YOUR GOAL
Copy every entry exactly as it reads and exclude whatever pictures appear.

INFORMATION SUPPLIED

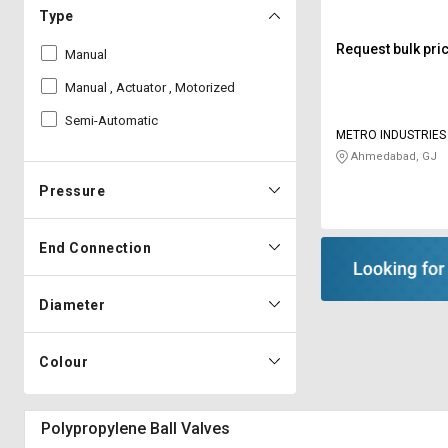
Type
Request bulk pri
Manual
Manual , Actuator , Motorized
Semi-Automatic
METRO INDUSTRIES
Ahmedabad, GJ
Pressure
End Connection
Diameter
Colour
Polypropylene Ball Valves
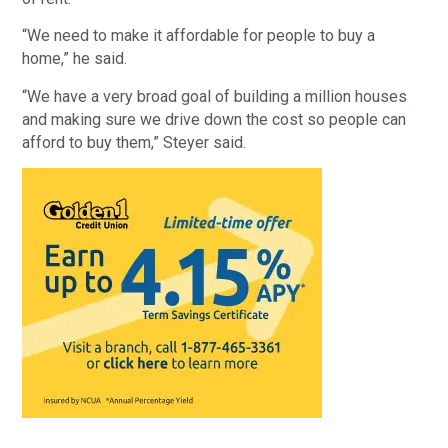
“We need to make it affordable for people to buy a
home,” he said.
“We have a very broad goal of building a million houses
and making sure we drive down the cost so people can
afford to buy them,” Steyer said.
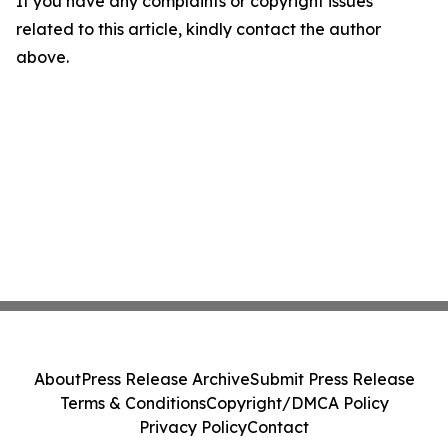
If you have any complaints or copyright issues
related to this article, kindly contact the author
above.
About
Press Release Archive
Submit Press Release
Terms & Conditions
Copyright/DMCA Policy
Privacy Policy
Contact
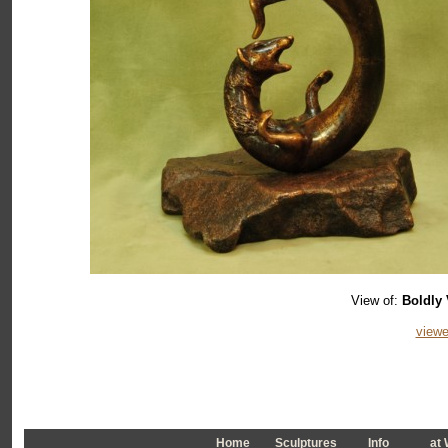
View of:
Boldly 
viewe
Home
Sculptures
Info
a
t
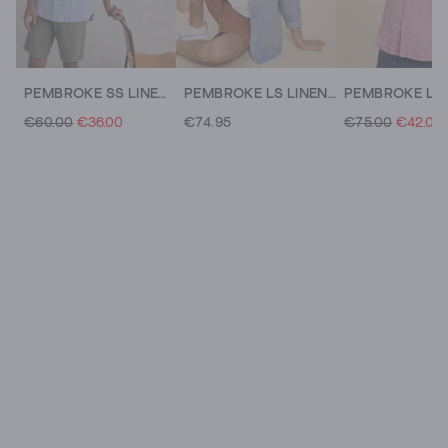
PEMBROKE SS LINEN SHIRT
PEMBROKE LS LINEN SHIRT
€60.00
€36.00
€74.95
€75.00
€42.00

EXERCISE RESULT
Type
Request bulk pri
Manual
Manual , Actuator , Motorized
Semi-Automatic
METRO INDUSTRIES
Ahmedabad, GJ
Pressure
End Connection
Diameter
Colour
Polypropylene Ball Valves
“We need to make it affordable for people to buy a
home,” he said.
“We have a very broad goal of building a million houses
and making sure we drive down the cost so people can
afford to buy them,” Steyer said.
If you have any complaints or copyright issues
related to this article, kindly contact the author
above.
About
Press Release Archive
Submit Press Release
Terms & Conditions
Copyright/DMCA Policy
Privacy Policy
Contact
View of:
Boldly 
viewe
Home
Sculptures
Info
a
t
PEMBROKE SS LINEN SHIRT
PEMBROKE LS LINEN SHIRT
€60.00
€36.00
€74.95
€75.00
€42.00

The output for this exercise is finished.